Impact of morphine, fentanyl, oxycodone or codeine on patient consciousness, appetite and thirst when used to treat cancer pain
Abstract
Background
There is increasing focus on providing high quality care for people at the end of life, irrespective of disease or cause, and in all settings. In the last ten years the use of care pathways to aid those treating patients at the end of life has become common worldwide. The use of the Liverpool Care Pathway (LCP) in the UK has been criticised. In England the LCP was the subject of an independent review, commissioned by a Health Minister. The resulting Neuberger Review acknowledged that the LCP was based on the sound ethical principles that provide the basis of good quality care for patients and families when implemented properly. It also found that the LCP often was not implemented properly, and had instead become a barrier to good care; it made over 40 recommendations, including education and training, research and development, access to specialist palliative care services, and the need to ensure care and compassion for all dying patients. In July 2013, the Department of Health released a statement that stated the use of the LCP should be "phased out over the next 6‐12 months and replaced with an individual approach to end of life care for each patient".
The impact of opioids was a particular concern because of their potential influence on consciousness, appetite and thirst in people near the end of life. There was concern that impaired patient consciousness may lead to an earlier death, and that effects of opioids on appetite and thirst may result in unnecessary suffering. This rapid review, commissioned by the National Institute for Health Research, used standard Cochrane methodology to examine adverse effects of morphine, fentanyl, oxycodone, and codeine in cancer pain studies as a close approximation to possible effects in the dying patient.
Objectives
To determine the impact of opioid treatment on patient consciousness, appetite and thirst in randomised controlled trials of morphine, fentanyl, oxycodone or codeine for treating cancer pain.
Search methods
We assessed adverse event data reported in studies included in current Cochrane reviews of opioids for cancer pain: specifically morphine, fentanyl, oxycodone, and codeine.
Selection criteria
We included randomised studies using multiple doses of four opioid drugs (morphine, fentanyl, oxycodone, and codeine) in cancer pain. These were taken from four existing or ongoing Cochrane reviews. Participants were adults aged 18 and over. We included only full journal publication articles.
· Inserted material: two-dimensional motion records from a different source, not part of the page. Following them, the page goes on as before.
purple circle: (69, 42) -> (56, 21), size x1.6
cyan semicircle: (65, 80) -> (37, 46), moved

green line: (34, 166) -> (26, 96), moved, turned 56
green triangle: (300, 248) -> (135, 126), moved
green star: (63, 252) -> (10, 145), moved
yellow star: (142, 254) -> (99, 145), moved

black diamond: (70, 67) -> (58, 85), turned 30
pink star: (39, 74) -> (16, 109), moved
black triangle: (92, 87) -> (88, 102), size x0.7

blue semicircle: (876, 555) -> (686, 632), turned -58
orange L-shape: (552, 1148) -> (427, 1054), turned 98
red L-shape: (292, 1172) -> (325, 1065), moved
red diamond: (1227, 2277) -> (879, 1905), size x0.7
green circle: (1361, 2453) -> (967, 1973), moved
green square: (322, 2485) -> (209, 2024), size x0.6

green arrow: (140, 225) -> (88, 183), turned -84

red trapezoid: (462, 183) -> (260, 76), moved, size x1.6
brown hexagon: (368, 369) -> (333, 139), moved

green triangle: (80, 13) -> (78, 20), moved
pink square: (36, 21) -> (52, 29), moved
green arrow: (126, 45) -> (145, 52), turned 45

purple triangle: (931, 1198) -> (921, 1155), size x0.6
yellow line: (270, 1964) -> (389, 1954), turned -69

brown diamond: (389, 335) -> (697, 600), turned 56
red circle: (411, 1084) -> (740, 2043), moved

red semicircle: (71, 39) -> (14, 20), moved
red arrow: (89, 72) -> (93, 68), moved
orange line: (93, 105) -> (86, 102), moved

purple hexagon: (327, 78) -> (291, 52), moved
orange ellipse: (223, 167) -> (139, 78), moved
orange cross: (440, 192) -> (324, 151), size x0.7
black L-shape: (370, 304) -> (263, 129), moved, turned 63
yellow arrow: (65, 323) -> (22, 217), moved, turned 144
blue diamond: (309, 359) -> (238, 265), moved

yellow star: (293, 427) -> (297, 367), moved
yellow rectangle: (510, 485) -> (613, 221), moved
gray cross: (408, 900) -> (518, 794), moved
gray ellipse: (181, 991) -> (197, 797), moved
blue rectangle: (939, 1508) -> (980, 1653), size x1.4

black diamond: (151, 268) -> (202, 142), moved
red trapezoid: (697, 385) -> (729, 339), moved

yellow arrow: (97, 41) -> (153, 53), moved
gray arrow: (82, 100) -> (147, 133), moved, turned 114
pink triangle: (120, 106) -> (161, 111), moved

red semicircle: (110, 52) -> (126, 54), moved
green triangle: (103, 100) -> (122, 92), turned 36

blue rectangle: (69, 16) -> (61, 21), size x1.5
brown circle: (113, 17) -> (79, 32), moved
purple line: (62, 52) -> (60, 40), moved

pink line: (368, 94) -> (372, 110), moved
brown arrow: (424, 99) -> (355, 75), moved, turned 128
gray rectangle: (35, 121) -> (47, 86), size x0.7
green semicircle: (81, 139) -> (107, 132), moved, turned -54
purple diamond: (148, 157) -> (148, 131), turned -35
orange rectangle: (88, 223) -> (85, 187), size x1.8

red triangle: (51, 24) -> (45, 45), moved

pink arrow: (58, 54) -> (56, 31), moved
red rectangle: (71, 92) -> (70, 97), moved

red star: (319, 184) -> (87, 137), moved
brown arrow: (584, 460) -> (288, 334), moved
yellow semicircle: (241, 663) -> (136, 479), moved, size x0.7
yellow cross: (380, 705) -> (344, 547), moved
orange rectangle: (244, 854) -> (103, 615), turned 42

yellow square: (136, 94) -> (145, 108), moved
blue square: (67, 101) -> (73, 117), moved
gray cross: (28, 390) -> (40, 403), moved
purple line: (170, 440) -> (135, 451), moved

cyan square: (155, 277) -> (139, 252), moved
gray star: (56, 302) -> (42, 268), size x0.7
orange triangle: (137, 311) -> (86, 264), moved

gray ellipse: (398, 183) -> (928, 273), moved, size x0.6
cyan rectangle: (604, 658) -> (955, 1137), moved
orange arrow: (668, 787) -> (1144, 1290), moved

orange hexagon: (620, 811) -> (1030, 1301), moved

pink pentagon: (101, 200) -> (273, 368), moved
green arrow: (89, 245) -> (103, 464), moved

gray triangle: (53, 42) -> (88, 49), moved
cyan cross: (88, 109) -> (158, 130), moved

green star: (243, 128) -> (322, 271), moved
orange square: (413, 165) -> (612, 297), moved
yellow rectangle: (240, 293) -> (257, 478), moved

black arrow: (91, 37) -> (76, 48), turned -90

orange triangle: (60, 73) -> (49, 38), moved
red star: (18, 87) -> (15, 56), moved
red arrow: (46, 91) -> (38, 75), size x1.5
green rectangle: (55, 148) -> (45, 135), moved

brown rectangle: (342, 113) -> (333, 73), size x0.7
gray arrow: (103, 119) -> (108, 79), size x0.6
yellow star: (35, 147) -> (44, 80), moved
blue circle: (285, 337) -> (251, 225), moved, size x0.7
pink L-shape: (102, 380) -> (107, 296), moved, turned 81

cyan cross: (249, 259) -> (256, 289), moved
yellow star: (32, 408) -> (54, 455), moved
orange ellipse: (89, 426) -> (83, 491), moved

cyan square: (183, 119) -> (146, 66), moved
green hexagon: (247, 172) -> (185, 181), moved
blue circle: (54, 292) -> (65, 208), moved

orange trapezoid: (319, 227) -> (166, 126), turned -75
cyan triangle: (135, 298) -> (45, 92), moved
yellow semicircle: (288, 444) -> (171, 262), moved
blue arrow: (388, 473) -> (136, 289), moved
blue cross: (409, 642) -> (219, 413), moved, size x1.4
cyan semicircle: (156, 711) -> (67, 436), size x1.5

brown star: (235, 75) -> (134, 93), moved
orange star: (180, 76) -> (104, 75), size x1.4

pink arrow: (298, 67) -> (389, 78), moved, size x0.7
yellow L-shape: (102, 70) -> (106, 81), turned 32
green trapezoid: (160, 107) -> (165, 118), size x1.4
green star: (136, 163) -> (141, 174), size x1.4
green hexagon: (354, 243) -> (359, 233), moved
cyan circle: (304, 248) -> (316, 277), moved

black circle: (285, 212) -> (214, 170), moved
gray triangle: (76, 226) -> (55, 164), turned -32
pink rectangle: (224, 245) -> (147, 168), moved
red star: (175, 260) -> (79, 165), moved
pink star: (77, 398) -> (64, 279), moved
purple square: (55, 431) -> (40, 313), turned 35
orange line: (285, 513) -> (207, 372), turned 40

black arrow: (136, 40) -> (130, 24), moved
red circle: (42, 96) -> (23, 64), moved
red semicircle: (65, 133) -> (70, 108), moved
Data collection and analysis
Two review authors independently extracted adverse event data, and examined issues of study quality. The primary outcomes sought were numbers of participants experiencing adverse events of reduced consciousness, appetite, and thirst. Secondary outcomes were possible surrogate measures of the primary outcomes: delirium, dizziness, hallucinations, mood change and somnolence relating to patient consciousness, and nausea, vomiting, constipation, diarrhoea, dyspepsia, dysphagia, anorexia, asthenia, dehydration, or dry mouth relating to appetite or thirst.
Comparative measures of harm were known to be unlikely, and we therefore calculated the proportion of participants experiencing each of the adverse events of interest with each opioid, and for all four opioid drugs combined.
Main results
We included 77 studies with 5619 randomised participants. There was potential bias in most studies, with small size being the most common; individual treatment groups had fewer than 50 participants in 60 studies. Participants were relatively young, with mean age in the studies typically between 50 and 70 years. Multiple major problems with adverse event reporting were found, including failing to report adverse events in all participants who received medication, all adverse events experienced, how adverse events were collected, and not defining adverse event terminology or whether a reporting system was used.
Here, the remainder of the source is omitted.